Merde … Mais il repart … Attendez … C’est pas pour vous, J’montrais à Charlotte.
(elle crie) « Enfoiré ».
(à Charlotte) « Oui bon, ça va. Je vais en trouver un autre ».
« Ha … j’en vois une qui ralentit … C’est bon signe ».
(elle regarde ses chaussures. elle crie) « Dis-donc le taré. Il pourrait pas vider son cendrier ailleurs
que sur mes pompes ? »
(elle regarde la voiture s’éloigner).
« Et il m’a éclaboussé en plus »
(elle crie en lui faisant un doigt d’honneur) « Pauv’con »
(d’un ton agacé) « Bon, Charlotte. Va te planquer derrière un arbre et laisse-moi faire ».
(elle dégrafe son corsage, relève sa jupe, met sa jambe en avant et tend le pouce) (Quelques
secondes)
Et voilà le boulot … Une 2 CV, d’accord, mais c’est déjà ça.
(elle crie) « Charlotte … viens … le carrosse est avancé ».
(elle se penche à la vitre)
« On va à Cannes »
« Quoi ? Pour niquer on n’est pas obligé d’aller si loin ? »
(elle se tourne vers le public) Quelque chose me dit qu’il-y-a un malentendu.
(elle regarde par la vitre) « Non on ne fait pas de réduction pour les chômeurs, et non on ne pratique
pas la brouette de Zanzibar. On se contente de faire du stop ».
« Ah ? Vous m’aviez prise pour une pute ? Y’en a beaucoup sur cette route ? »
Mais je vais lui casser la gueule.
(Elle donne un coup de pied dans la portière) « Va te faire foutre, saligaud ».
(elle se tourne vers Charlotte)
« Bon … Ben, ras-le-bol du stop. ».
(quelques secondes)
« C’est ça, Charlotte. Continue à faire des doigts d’honneur. Moi je préfère prendre le train à la gare
d’Austerlitz pour aller dans la Creuse ».

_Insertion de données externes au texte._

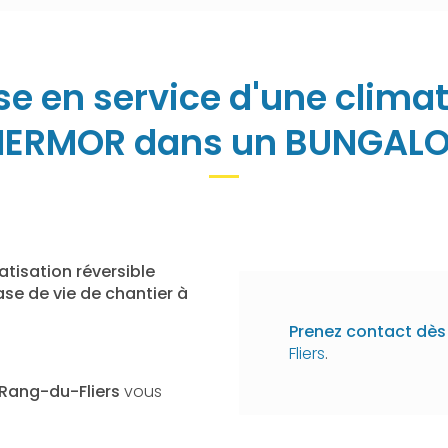
ise en service d'une climat
HERMOR dans un BUNGAL
atisation réversible
e de vie de chantier à
Prenez contact dès 
Fliers
.
 Rang-du-Fliers
vous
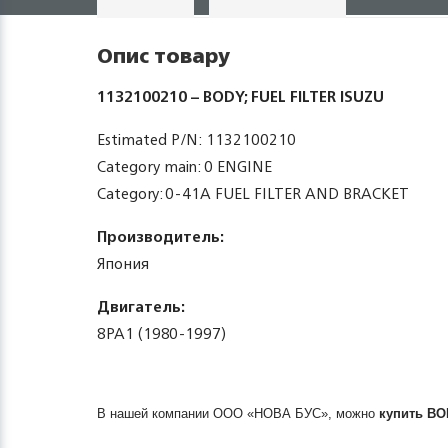
Опис товару
1132100210 – BODY; FUEL FILTER ISUZU
Estimated P/N: 1132100210
Category main: 0 ENGINE
Category: 0-41A FUEL FILTER AND BRACKET
Производитель:
Япония
Двигатель:
8PA1 (1980-1997)
В нашей компании ООО «НОВА БУС», можно
купить
BO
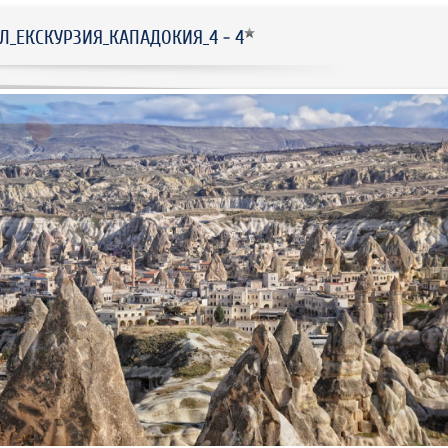
Л_ЕКСКУРЗИЯ_КАПАДОКИЯ_4 - 4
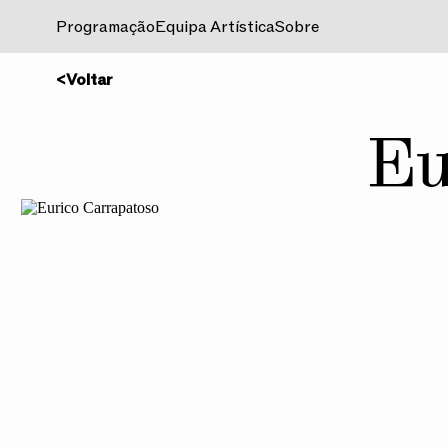
Programação
Equipa Artística
Sobre
<
Voltar
Eu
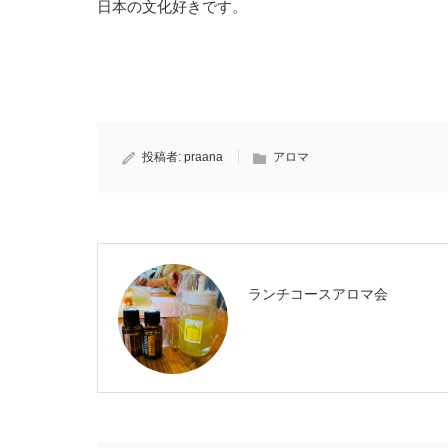
日本の文化好きです。
投稿者:
praana
アロマ
ランチコースアロマ会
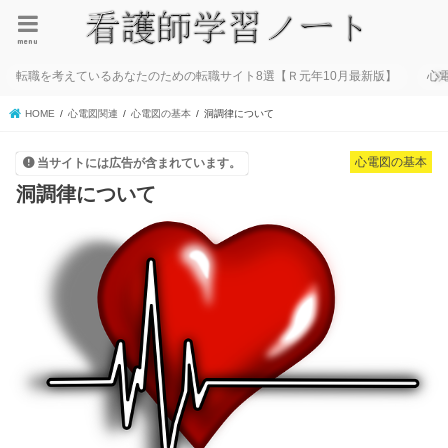
menu
転職を考えているあなたのための転職サイト8選【Ｒ元年10月最新版】
心
HOME
心電図関連
心電図の基本
洞調律について
心電図の基本
当サイトには広告が含まれています。
洞調律について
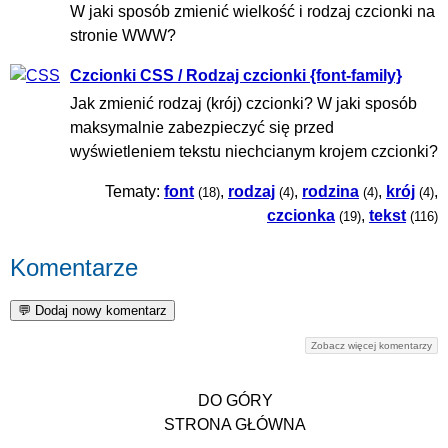
W jaki sposób zmienić wielkość i rodzaj czcionki na
stronie WWW?
Czcionki CSS / Rodzaj czcionki {font-family}
Jak zmienić rodzaj (krój) czcionki? W jaki sposób
maksymalnie zabezpieczyć się przed
wyświetleniem tekstu niechcianym krojem czcionki?
Tematy:
font
,
rodzaj
,
rodzina
,
krój
,
(18)
(4)
(4)
(4)
czcionka
,
tekst
(19)
(116)
Komentarze
Zobacz więcej komentarzy
DO GÓRY
STRONA GŁÓWNA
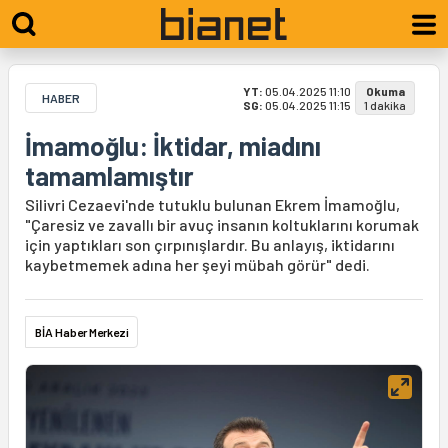
YT:
05.04.2025 11:10
Okuma
HABER
SG:
05.04.2025 11:15
1 dakika
İmamoğlu: İktidar, miadını
tamamlamıştır
Silivri Cezaevi'nde tutuklu bulunan Ekrem İmamoğlu,
"Çaresiz ve zavallı bir avuç insanın koltuklarını korumak
için yaptıkları son çırpınışlardır. Bu anlayış, iktidarını
kaybetmemek adına her şeyi mübah görür" dedi.
BİA Haber Merkezi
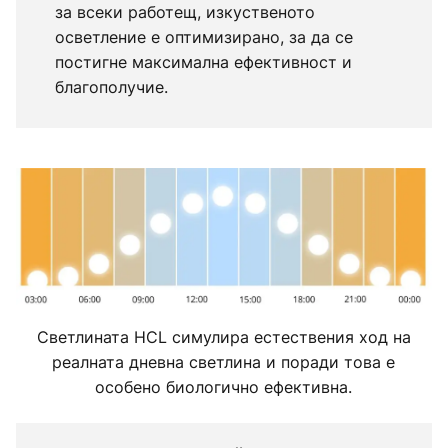
за всеки работещ, изкуственото
осветление е оптимизирано, за да се
постигне максимална ефективност и
благополучие.
Светлината HCL симулира естествения ход на
реалната дневна светлина и поради това е
особено биологично ефективна.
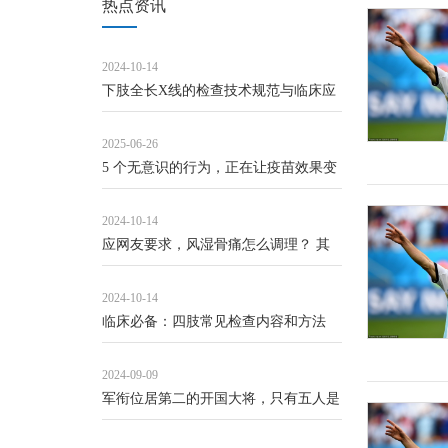
热点资讯
2024-10-14
下肢全长X线的检查技术规范与临床应
用
2025-06-26
5 个无意识的行为，正在让疫苗效果变
差！_接种_抗体_研究
2024-10-14
应网友要求，风湿骨痛怎么调理？ 其
实风湿骨痛，中医...
2024-10-14
临床必备：四肢常见检查内容和方法
2024-09-09
军衔位居第二的开国大将，只有五人是
副国级的领导人，他们是谁？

(elle fait quelques pas et se retourne) Ouahhhhh, une décapotable qui s’arrête et Charlotte qui monte
dedans.
(elle court vers le centre de la scène) « Attendez … J’arrive ».
« Quoi ? Vous ne voulez pas ? Vous prenez pas les moches ? ».
Mais je vais le défoncer, ce fumier.
« Descends, Charlotte … descends … Et ne me fais pas de doigt d’honneur … D’ailleurs un doigt
d’honneur ça se fait pas comme ça (stop) mais comme ça (majeur : doigt d’honneur) … (elle crie)
Bande d’enfoirés ».
Bordel … Y’a une voiture de flics qui s’arrête.
(elle se penche à une portière) « Moi ? Je vous ai fait un doigt d’honneur en vous traitant d’enfoirés
? (elle rit jaune) C’est un malheureux concours de circonstances, j’vous assure … J’adore la police
… Oui, oui … Je vais vous l’expliquer au commissariat ».
(elle marche, les deux mains en avant, comme si elle était menottée) « Et après, vous pourriez pas
me déposer à la gare d’Austerlitz ? J’vais dans la Creuse ».